Immigration Attorney Sharon Ames.
Credit facebook.com / Sharon L. Ames, Esq.

The Trump Administration’s travel ban on refugees and others is creating confusion…and heartbreak for families in Central New York and across the nation.  The executive order will impact everyone from new refugees to those who’ve lived in the U.S. on visas for decades.

Long-time Syracuse immigration attorney Sharon Ames says the administration’s “drastic measure” will be felt here in Syracuse.  The resettlement of 220 refugees already approved to move to Syracuse has been halted.  Ames says she spoke with a man who knew of an affected Syrian family.

"A mother who had left her children, fleeing the war, and resettled in another country before being allowed to come to the United States," Ames said.  "To be able to bring her children and be here together...that now is going to be impossible for her."

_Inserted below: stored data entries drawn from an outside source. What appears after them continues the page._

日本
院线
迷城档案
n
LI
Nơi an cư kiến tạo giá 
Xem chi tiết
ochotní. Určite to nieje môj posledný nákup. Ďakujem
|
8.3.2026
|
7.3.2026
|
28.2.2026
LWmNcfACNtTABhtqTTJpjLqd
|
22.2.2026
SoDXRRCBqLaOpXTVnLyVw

Ames says those holding temporary or permanent visas seeking entry from one of seven majority-Muslim countries could also be detained for at least 90 days.

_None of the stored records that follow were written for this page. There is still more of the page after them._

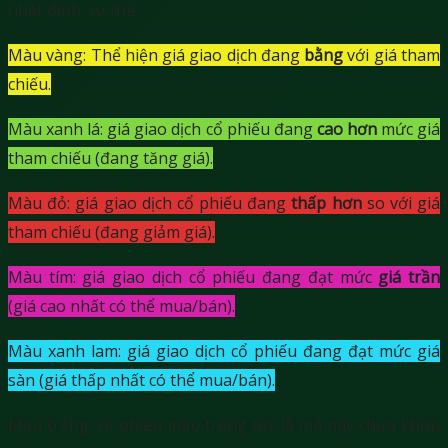
nhất định, cụ thể:
Màu vàng: Thể hiện giá giao dịch đang
bằng
với giá tham
chiếu.
Màu xanh lá: giá giao dịch cổ phiếu đang
cao hơn
mức giá
tham chiếu (đang tăng giá).
Màu đỏ: giá giao dịch cổ phiếu đang
thấp hơn
so với giá
tham chiếu (đang giảm giá).
Màu tím: giá giao dịch cổ phiếu đang đạt mức
giá trần
(giá cao nhất có thể mua/bán).
Màu xanh lam: giá giao dịch cổ phiếu đang đạt mức giá
sàn (giá thấp nhất có thể mua/bán).
Màu trắng: cổ phiếu màu trắng tức là mã này chưa khớp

"These are people who could have lived her for 20 years with a green card, and for one reason or another, have not become U.S. citizens," Ames said.  "It affects students, research scholars, people we want here working for us."

Ames says they might be subject to secondary inspection and allowed to return…or denied entry altogether.

She says the travel ban can also mean life or death for those with special immigrant visas.

"These are the interpreters and people who worked for the United States military helping our soldiers in Iraq who got special visas to come here because now they're in danger of being killed due to their collaboration with the United States."

The Trump Administration says it is actively seeking to identify those visa holders from Iraq to exclude them from extra scrutiny.  

Ames says the executive action also affects those on already on American soil.

"It prevents people here who have green cards from traveling," Ames said.  "If you have a death in your family in you're home country or elsewhere and you're from one of those seven countries,  you're going to think twice about traveling outside the country because you may not get back in."                  

About 50 Syracuse University students have been instructed not to travel because they’re from Syria, Iran, Iraq, Sudan, Somalia, or Yemen.  Ames says lawyers are teaming up nationwide to legally address the executive order. 

VOLUNTEER LAWYERS OFFER ADVICE, LEGAL AID

Those with the Volunteer Lawyers Project of Onondaga County has responded to the executive order by offering "Know Your Rights" presentations.  Immigration Pro Bono Coordinator Herve Comeau says Muslims and others are understandably fearful.

"We have clients who are afraid of speaking out, of the retribution that might follow.  We are advising non-citizens from the seven countries listed in the order not to travel outside of the country," Comeau said in a statement.  "We're asking them to make plans for the care of their children in the eventuality that they are barred from re-entering the country or detained."  

Comeau says he, himself, is a first generation immigrant.  While he's disheartened by the administration's actions, he's proud of the city's response and the legal community's support.